~Kaderin Oyunu~

23 2 0
                                    


🥑Arya'dan🥑
Gözlerimi monoton giden hayatımın monotonluğunun sonuna açmıştım. Bugün çalışıp çabaladığım her şeyin sonuna geldiğim gün! Yatakta oyalanmayı hiç sevemediğimden ve okulun son gününün olmasının verdiği mutlulukla koşarak kendimi duşa attım. Saat 7.30'u gösterirken kahvaltımı etmiş, otobüs durağındaki yerimi almıştım. Kulağımda kulaklığımla otobüs beklerken duyduğun şarkı sözleriyle bir yandan da ayağımla ritim tutuyordum. Otobüsün önünde durmasıyla koşar adımlarla otobüse bindim ve boş koltuklardan birine oturdum. Bir kaç durak geçtikten sonra yanımdaki boş koltuğa birinin oturduğunu fark etmemle kafamı oraya çevirdim. Bir kaç saniye yüzüne baktıkta sonra ona baktığımı anlamış olacak ki bana döndü. Bana dönmesiyle hemen gözlerimi kaçırıp, önüme döndüm. Hâlâ bana baktığını hissediyordum ama ağızımı açıp tek kelime etmedim. Beni normalde rahatsız edecek olan bu şey şimdi nedensiz yüzümde bir tebessüme yol açmıştı. Otobüsün durmasıyla okula geldiğimizi fark ederek ayağa kalktım ve ona döndüm. Yerinden kalkmıştı bile. Otobüsten iniyordu. Aynı okuldaymışız. Ama bu pek bir şeyler değiştirmez. Aradığınız okulun sonuna gelmiş bulunmaktayız! Ayyy aman Arya! Daha fazla düşünmeden otobüsten indim. Kampüs'ün girişinde ki Kaan ve Ceyda'nın yanına ilerlerken tek gözüm de çocuktaydı. Tıpçıların olduğu kampüse gidiyordu. Hem tıpçı hem yakışıklı! Maşallah! Ama bana neee!! Kendine gel Arya! Allah sahibine bağışlasın! Bizimkilerin yanına varmamla dersliğe doğru ilerlemeye başladık. Sınıfa girdiğimizde herkes şu meşhur baloyu konuşuyordu. Biz hukukçuyuz be! Neden tıpçılarla yapıyoruz baloyu?! Pek umrumda olmayan baloya gitmeyi bile düşünmüyordum. Ama şartlar!
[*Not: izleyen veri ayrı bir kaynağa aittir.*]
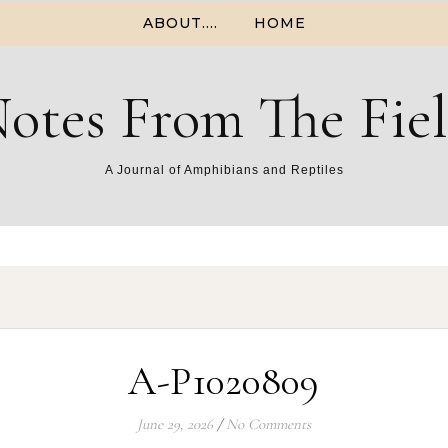
ABOUT….
HOME
otes From The Fie
A Journal of Amphibians and Reptiles
A-P1020809
June 29, 2026
/
No Comments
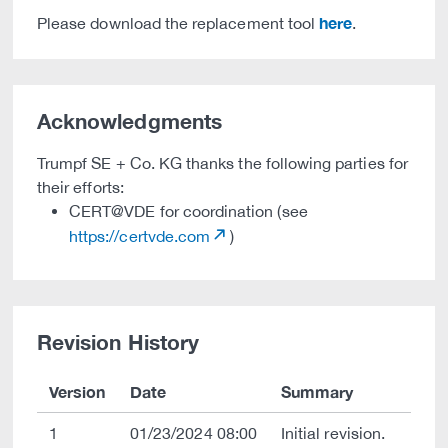
here
Please download the replacement tool
.
Acknowledgments
Trumpf SE + Co. KG thanks the following parties for
their efforts:
CERT@VDE for coordination (see
https://certvde.com
)
Revision History
Version
Date
Summary
1
01/23/2024 08:00
Initial revision.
       "Ayyy avukat oluyoruz beee!!"
       "Öyle valla! Büro işini uyguluyoruz di mi!?"
       "Tabii ki uyguluyoruz! Beraber çalışacağımıza inanmıyoruuumm!!"
Onlar konuşurken ben sessizliğimi koruyordum. Sessizliğim Ceyda'nın bana soru sormasıyla son buldu.
      "Alışverişe gidiyoruz di mi?!"
      "Ne alışverişi be yine?!"
      "Balo için Arya! Bu sefer beni ekemezsin! Kesin geliyorsun!"
      "Ama..."
      "Aması falan yok!"
      "Ya be...."
      "Hoca geldi Aryakuşum!"
Ben koca bir of çekerken onlar kıkırdıyordu. Ders'in bitmesiyle herkes alkışlamaya başladı. Bir nevi teşekkürdü dekanlara karşı. 4 sene boyunca bize verdikleri bilgi ve ilgiyi alkışlıyorduk. Okuldan bazı belgeleri aldıktan sonra Ceyda ile ertesi günü alışverişe ayırmak üzere sözleştik ve evlere dağıldık. Otobüs beklerken aklımda Pablo vardı. Ayy ben size hiç bir şey anlatmadım. Hemen anlatayım!
  Ben Arya Kılıç, hukuk fakültesinden mezun oldum. Ailem İstanbul da ben ise İzmirdeyim. Hayallerimin şehri İzmir de! Kaan ve Ceyda ise en yakınlarım. Buraları bana öğreten onlar! 'İyi ki tanımışım dediğim insanlar' listesinin başını çekiyorlar. Bir de Pablo var. Benim biricik ev arkadaşım. Ev arkadaşım dediğime bakmayın. Pablo bir köpek! Ama dünyanın en tatlı köpeği! İşte benim hayatım!
Eve geldikten sonra caddeden karşıya geçtim. Evin kapısını açmamla Pablo ayaklarıma dolanmaya başladı.
      "Pablooo!! Seni çok özledim oğluuum!"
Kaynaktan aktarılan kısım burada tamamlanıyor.